Gonna go against the general flow of the thread and talk about how much I enjoyed this story. I'll agree, the POV switch had the potential to be confusing, as I wasn't quite sure if it was Qi talking or not, but the second the lightbulb lit, which was fairly quickly into the story, I was fully sucked into this story. I didn't have a problem hearing the sound shift, either, but I am alone in my echo-y office room most of the day, so sound quality is generally not an issue for me.
I really enjoy sci-fi stories that take on a social issue from our current time and amplify it to an almost absurd amount, to show us the extreme so we can recognize the subtle in our own lives. This one did that. For me, it was less a commentary on tourism and how it can shape a community and a culture, but of individuals trying to bend themselves into a culture that isn't asking them to change at all. The obvious example of this is the woman, but the uncle too follows this theme. Galen just wants him to show his wife a taste of home, but the uncle is afraid to even mention more traditional dishes, wanting to appear more Galactic in front of a Galactic man, when that isn't what Galen wants at all.

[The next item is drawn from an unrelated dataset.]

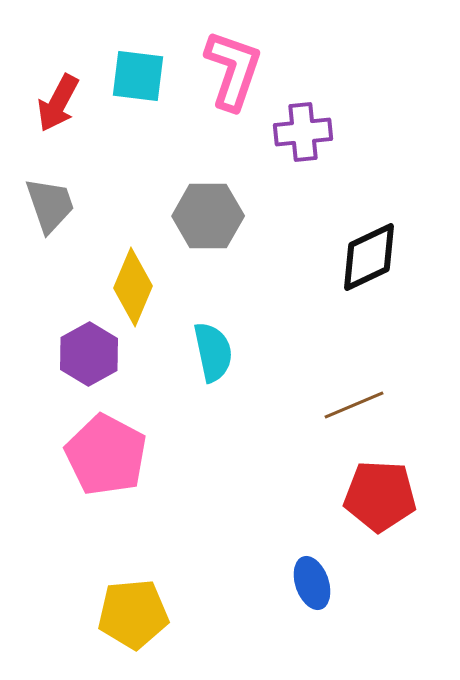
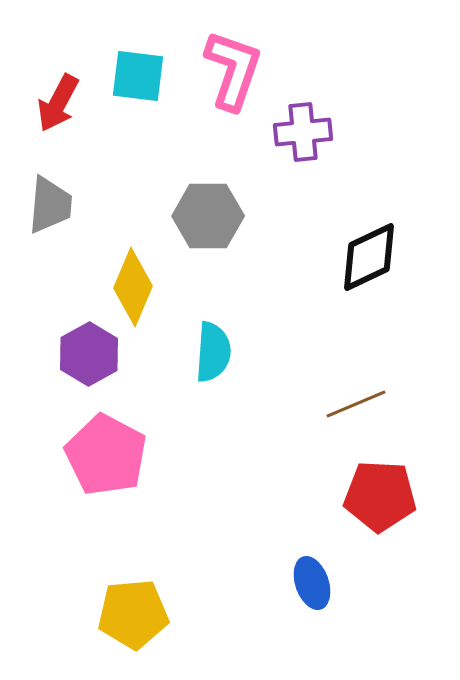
gray trapezoid: rotated 24 degrees clockwise
cyan semicircle: rotated 16 degrees clockwise
brown line: moved 2 px right, 1 px up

This speaks to me on a personal level. I come from two backgrounds (Korean and American) and I feel that if my mother had done what many of her friends did, try to fully assimilate themselves to this new culture they married into, instead of embracing the way they were raised and the many unique things that a different culture can offer in a new land, I would've missed out on a lot. I've seen the woman stuck in the Immersion unit, in a much more real world sense, and it's heartbreaking, not just for friends, but for the family that brought her, a Korean woman, home to love, not this American woman she believed she needed to be.
On that note, much thanks for the author for the happy ending. It was perfect.